Dans le même esprit mêlant découverte d'étrangetés et démarche scientifique, l'ensemble Agamemnon vous invite dans son cabinet de merveilles musicales : les sonates se substituent aux peintures, le cornet à une corne de licorne, un clavecin se dévoile derrière des animaux naturalisés, un balletti lamentabili  fait danser les roses de Jéricho alors que les cristaux de roche entrent en vibration au son du violon. Le même métal a permis la sphère armillaire et la sacqueboute, un coquillage d'argonaute attire étrangement le basson pendant que les allégories mythiques d'un prince ancien scrute ces musiciens pris de folie.....

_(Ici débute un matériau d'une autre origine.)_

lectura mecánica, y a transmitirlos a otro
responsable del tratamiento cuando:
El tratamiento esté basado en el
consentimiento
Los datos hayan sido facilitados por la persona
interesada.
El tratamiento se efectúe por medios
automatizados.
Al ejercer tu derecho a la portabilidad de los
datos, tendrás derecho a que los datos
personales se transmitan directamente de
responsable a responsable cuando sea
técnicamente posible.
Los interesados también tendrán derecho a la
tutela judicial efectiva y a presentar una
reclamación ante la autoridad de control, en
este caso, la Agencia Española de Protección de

Les oeuvres choisies constituent un panel de sonates et canzone composées par des musiciens ayant résidé à Vienne au XVIIème siècle. Les Italiens y sont alors pléthore, leur style influence considérablement la cour de l'Empereur Léopold Ier, alors qu'une identité propre commence à émerger dans les compositions de Johann Heinrich Schmelzer ou Heinrich Ignaz Franz von Biber.

 

Les compositeurs de l'époque étant aussi de grands théoriciens, et les écrits traitant des styles sont pléthores. Christoph Bernhard oppose le contrapunctus luxurians ou stylus modernus  au contrapunctus gravis ou stylus antiquus. Dans son Tractatus compositionis augmentatus il affectionne particulièrement les Figurenlehre et Affektenlehre, figures rhétoriques qui allient éléments caractéristiques stylistiques de l'époque et indications d'interprétations. Athanasius Kircher, quant à lui, introduit et théorise le stylus phantasticus, proprement instrumental, qui permet aux musiciens de s'exprimer le plus librement possible, à travers la composition comme l'interprétation.

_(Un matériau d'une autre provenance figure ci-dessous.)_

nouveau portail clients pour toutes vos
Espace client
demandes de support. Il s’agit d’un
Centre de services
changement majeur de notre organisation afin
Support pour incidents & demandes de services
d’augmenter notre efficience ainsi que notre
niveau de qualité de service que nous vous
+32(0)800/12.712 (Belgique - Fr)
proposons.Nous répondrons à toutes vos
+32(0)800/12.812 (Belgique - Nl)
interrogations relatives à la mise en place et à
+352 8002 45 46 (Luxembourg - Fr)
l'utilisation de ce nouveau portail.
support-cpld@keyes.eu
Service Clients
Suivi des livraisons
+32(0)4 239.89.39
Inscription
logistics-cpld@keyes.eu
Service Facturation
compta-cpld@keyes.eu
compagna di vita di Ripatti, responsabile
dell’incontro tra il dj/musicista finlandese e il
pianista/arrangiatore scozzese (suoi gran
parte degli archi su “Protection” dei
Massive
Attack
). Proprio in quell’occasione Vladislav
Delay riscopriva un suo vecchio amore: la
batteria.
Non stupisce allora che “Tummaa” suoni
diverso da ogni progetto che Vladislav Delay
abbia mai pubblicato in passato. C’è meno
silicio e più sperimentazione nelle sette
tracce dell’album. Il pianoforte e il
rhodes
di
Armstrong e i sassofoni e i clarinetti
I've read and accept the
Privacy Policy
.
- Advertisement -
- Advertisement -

Les formes des sonates qui forment cette Wunderkammer sont donc aussi diverses qu’il y a de compositeurs à l’époque. Les courts adagios succèdent à de joyeux allegros, des enchaînements harmoniques audacieux caractérisent le style de Marco Antonio Ferro quand Johann Heinrich Schmelzer privilégie une écriture très violonistique. Le cornet se substitue allègrement au violon, comme le trombone à la viola da braccio et le basson au violone.

Tous ces éléments historiques permettent alors des libertés sonores fantastiques pour servir une musique sur plateau d'argent à un public curieux de merveilles auditives.